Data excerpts

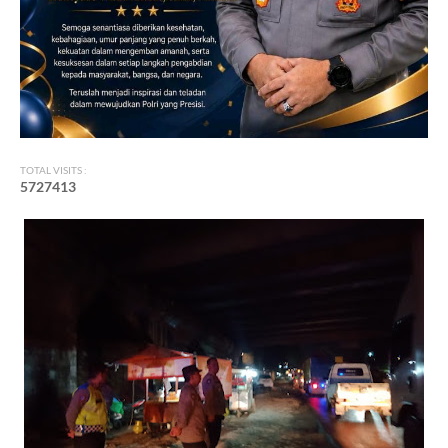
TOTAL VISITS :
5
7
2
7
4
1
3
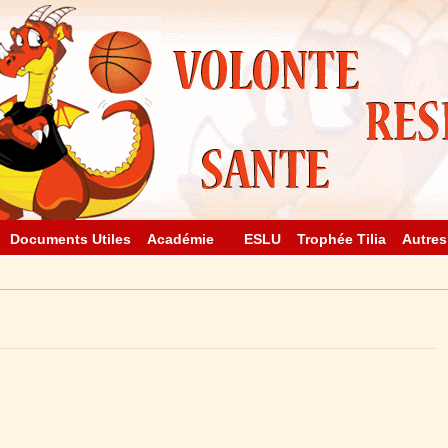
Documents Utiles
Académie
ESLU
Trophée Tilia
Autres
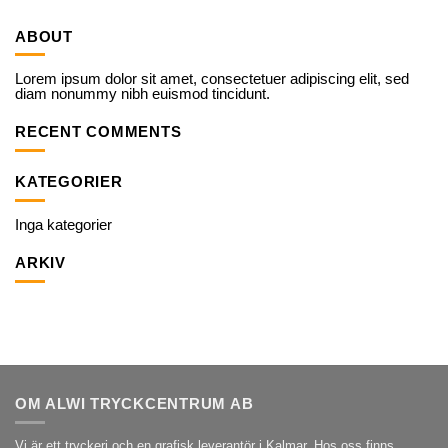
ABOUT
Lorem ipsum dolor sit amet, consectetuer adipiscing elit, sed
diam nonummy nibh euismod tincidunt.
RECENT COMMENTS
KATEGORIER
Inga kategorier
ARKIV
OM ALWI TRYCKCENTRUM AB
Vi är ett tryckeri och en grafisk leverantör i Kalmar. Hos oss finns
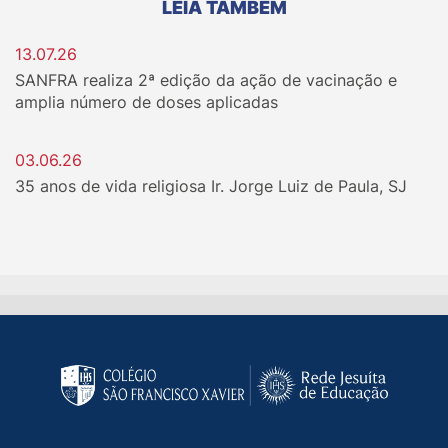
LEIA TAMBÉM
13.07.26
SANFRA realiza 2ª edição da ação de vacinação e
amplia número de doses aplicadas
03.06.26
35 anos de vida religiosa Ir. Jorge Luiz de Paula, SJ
* * *
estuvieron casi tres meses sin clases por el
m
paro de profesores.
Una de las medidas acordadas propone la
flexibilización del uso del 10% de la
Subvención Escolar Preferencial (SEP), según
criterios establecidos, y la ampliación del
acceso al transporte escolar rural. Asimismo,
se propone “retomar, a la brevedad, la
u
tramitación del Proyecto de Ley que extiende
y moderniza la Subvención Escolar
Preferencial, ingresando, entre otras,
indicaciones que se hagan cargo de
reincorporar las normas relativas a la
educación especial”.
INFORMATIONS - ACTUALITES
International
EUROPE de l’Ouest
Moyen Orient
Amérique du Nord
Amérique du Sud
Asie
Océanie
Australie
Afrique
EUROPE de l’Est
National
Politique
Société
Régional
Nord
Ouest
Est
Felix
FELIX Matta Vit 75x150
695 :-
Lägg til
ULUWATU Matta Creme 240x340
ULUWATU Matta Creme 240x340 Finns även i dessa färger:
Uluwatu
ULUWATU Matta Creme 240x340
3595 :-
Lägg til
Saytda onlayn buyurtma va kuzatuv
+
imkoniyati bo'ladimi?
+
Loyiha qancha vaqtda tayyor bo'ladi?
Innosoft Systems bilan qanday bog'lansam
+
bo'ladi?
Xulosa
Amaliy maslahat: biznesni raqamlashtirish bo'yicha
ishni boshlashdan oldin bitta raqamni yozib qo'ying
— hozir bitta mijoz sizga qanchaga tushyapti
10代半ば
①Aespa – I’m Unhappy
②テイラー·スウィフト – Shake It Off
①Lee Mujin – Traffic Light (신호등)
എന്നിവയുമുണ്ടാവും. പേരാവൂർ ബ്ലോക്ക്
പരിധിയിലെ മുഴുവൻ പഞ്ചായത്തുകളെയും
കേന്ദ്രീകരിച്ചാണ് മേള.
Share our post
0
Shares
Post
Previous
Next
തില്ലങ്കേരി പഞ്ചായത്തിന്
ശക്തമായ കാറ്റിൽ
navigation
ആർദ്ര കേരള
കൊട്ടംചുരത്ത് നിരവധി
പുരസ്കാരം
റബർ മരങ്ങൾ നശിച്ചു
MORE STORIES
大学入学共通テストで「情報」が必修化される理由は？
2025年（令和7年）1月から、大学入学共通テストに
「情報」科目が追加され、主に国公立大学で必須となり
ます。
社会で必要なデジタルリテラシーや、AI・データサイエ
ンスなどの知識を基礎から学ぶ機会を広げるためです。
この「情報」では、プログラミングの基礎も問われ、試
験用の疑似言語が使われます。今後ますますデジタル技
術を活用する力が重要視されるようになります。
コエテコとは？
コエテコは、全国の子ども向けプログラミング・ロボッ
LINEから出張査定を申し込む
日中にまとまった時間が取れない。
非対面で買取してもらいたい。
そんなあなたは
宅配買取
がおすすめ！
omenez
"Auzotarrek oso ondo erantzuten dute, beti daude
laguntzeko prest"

→ TASK TO COMPLETE:
Copy each line from the records above that includes the string "Subvención".

→ EXERCISE RESPONSE:
Subvención Escolar Preferencial (SEP), según
y moderniza la Subvención Escolar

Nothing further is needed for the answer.